The purpose of the disciplinary function of the
law was to demonstrate that God's people could only be justified by faith:
that we [the Jewish people] might be justified by faith (v. 24).
Under the constant discipline of the law, the Jewish people should have
learned how impossible it was to keep the law. The law constantly beat them
down like a stern disciplinarian, pointing out all their shortcomings and
failures. The pain of this discipline was designed to teach them that they
could only be declared righteous by God through faith.
In verse 25 Paul draws a conclusion that
demolishes any argument that Christians ought to live under the supervisory
control of the law: Now that faith has come, we are no longer under the
supervision of the law. The Galatian believers were evidently succumbing
to arguments that their life in Christ should be lived under the supervisory
discipline of the Mosaic law. But to live under the supervision of the
Mosaic law is to live as if Christ had not come. Now that Christ has come,
we live, as Paul has already affirmed in 2:20, "by faith in the Son of God."
To live by faith in Christ sets us free from the supervision of the law.

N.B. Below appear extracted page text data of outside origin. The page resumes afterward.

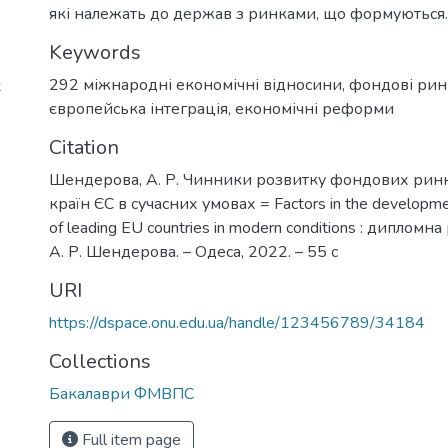
які належать до держав з ринками, що формуються.
Keywords
292 міжнародні економічні відносини
,
фондові рин
x
європейська інтеграція
,
економічні реформи
Citation
Шендерова, А. Р. Чинники розвитку фондових ринк
країн ЄС в сучасних умовах = Factors in the developme
of leading EU countries in modern conditions : дипломн
А. Р. Шендерова. – Одеса, 2022. – 55 с
URI
https://dspace.onu.edu.ua/handle/123456789/34184
Collections
Бакалаври ФМВПС
Full item page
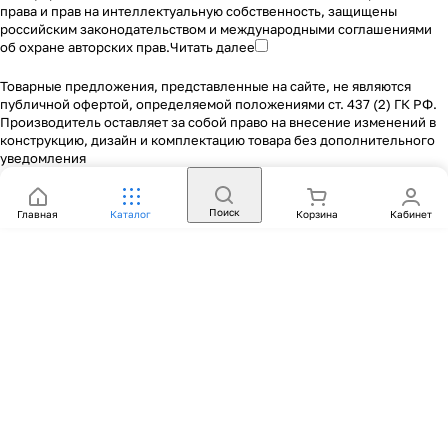
права и прав на интеллектуальную собственность, защищены
российским законодательством и международными соглашениями
об охране авторских прав.
Читать далее
Товарные предложения, представленные на сайте, не являются
публичной офертой, определяемой положениями ст. 437 (2) ГК РФ.
Производитель оставляет за собой право на внесение изменений в
конструкцию, дизайн и комплектацию товара без дополнительного
уведомления
Поиск
Главная
Каталог
Корзина
Кабинет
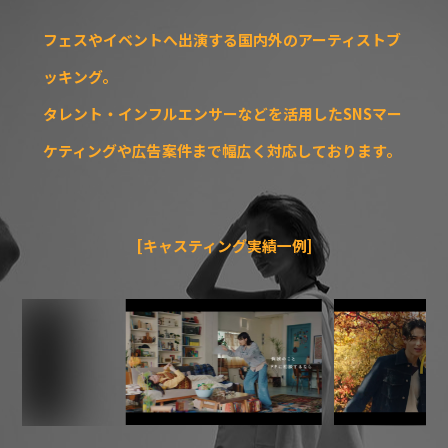
フェスやイベントへ出演する国内外のアーティストブ
ッキング。
タレント・インフルエンサーなどを活用したSNSマー
ケティングや広告案件まで幅広く対応しております。
[キャスティング実績一例]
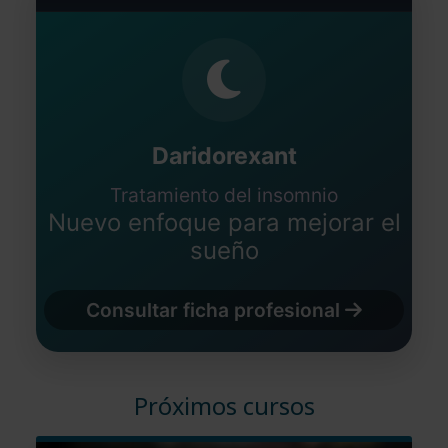
Daridorexant
Tratamiento del insomnio
Nuevo enfoque para mejorar el
sueño
Consultar ficha profesional
Próximos cursos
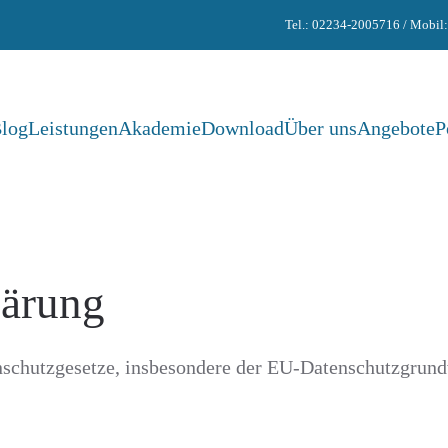
Tel.: 02234-2005716 / Mobil
log
Leistungen
Akademie
Download
Über uns
Angebote
P
lärung
enschutzgesetze, insbesondere der EU-Datenschutzgrun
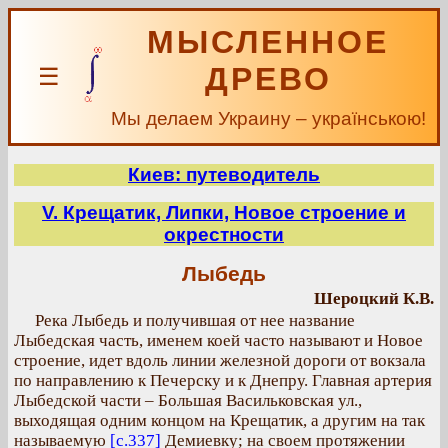
МЫСЛЕННОЕ
ДРЕВО
☰
Мы делаем Украину – українською!
Киев: путеводитель
V. Крещатик, Липки, Новое строение и
окрестности
Лыбедь
Шероцкий К.В.
Река Лыбедь и получившая от нее название
Лыбедская часть, именем коей часто называют и Новое
строение, идет вдоль линии железной дороги от вокзала
по направлению к Печерску и к Днепру. Главная артерия
Лыбедской части – Большая Васильковская ул.,
выходящая одним концом на Крещатик, а другим на так
называемую
[с.337]
Демиевку; на своем протяжении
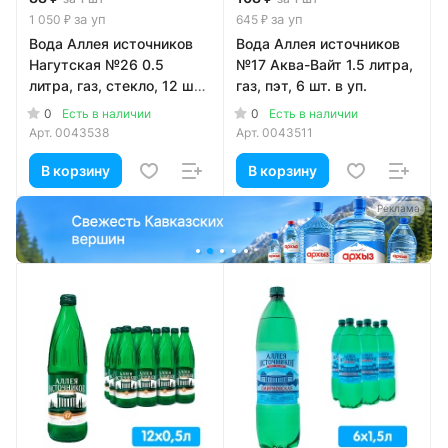
за уп
за уп
1 050 ₽
645 ₽
Вода Аллея источников
Вода Аллея источников
Нагутская №26 0.5
№17 Аква-Вайт 1.5 литра,
литра, газ, стекло, 12 шт.
газ, пэт, 6 шт. в уп.
в уп.
0
0
Есть в наличии
Есть в наличии
Арт.
0043538
Арт.
0043511
В корзину
В корзину
а
Реклама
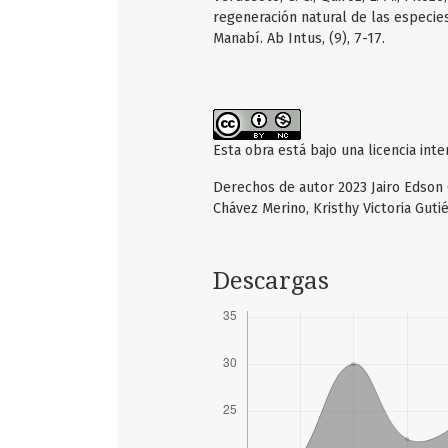
regeneración natural de las especies
Manabí. Ab Intus, (9), 7-17.
Esta obra está bajo una licencia int
Derechos de autor 2023 Jairo Edson G
Chávez Merino, Kristhy Victoria Gut
Descargas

Since Paul is still speaking here in the
first-person plural (we) his primary reference is to the freedom that
Jewish believers now experience from the supervision of the law because they
have put their faith in Christ. If Jewish believers are no longer under the
supervision of the law, then it is surely foolish for Gentile believers in
Christ to put themselves under the law's supervision. No wonder Paul began
this chapter with the rebuke "You foolish Galatians!" They have received the
Spirit by believing the gospel, but now they are trying to make progress in
their spiritual life by observing the law. But their attempt to observe the
law as if they were now under the supervision of the law is not progress; it
is retrogression to the period in history before Christ came.
We have some friends who immigrated from a
country under dictatorship to North America. Their move to the States marked
a turning point in their history. They no longer live under the tyrannical
government of their former country. Now they are under a new government. It
would make no sense for them to start living again as if they were under the
supervision of their former government.
Similarly, Paul sees the turning point in his
life to be the time when he put his faith in Christ. Before that time he
lived under the supervision of the Mosaic law. But after he put his faith in
Christ, his life was lived by faith in Christ, under the supervision of
Christ. He had immigrated (see Col 1:13) to the kingdom of Christ.
Of course those friends who have now immigrated
to America cannot assume that they are now free to do whatever was forbidden
in their former country. Although they cannot be prosecuted under the laws
of their former country for murder or theft, they are now bound by the laws
of their new country not to murder or steal. Our new life in Christ is not
under the supervision of the law; it is under the rule of Christ by his
Spirit. Freedom in Christ from the supervisory rule of the Mosaic law
empowers us to "live for God" (2:19).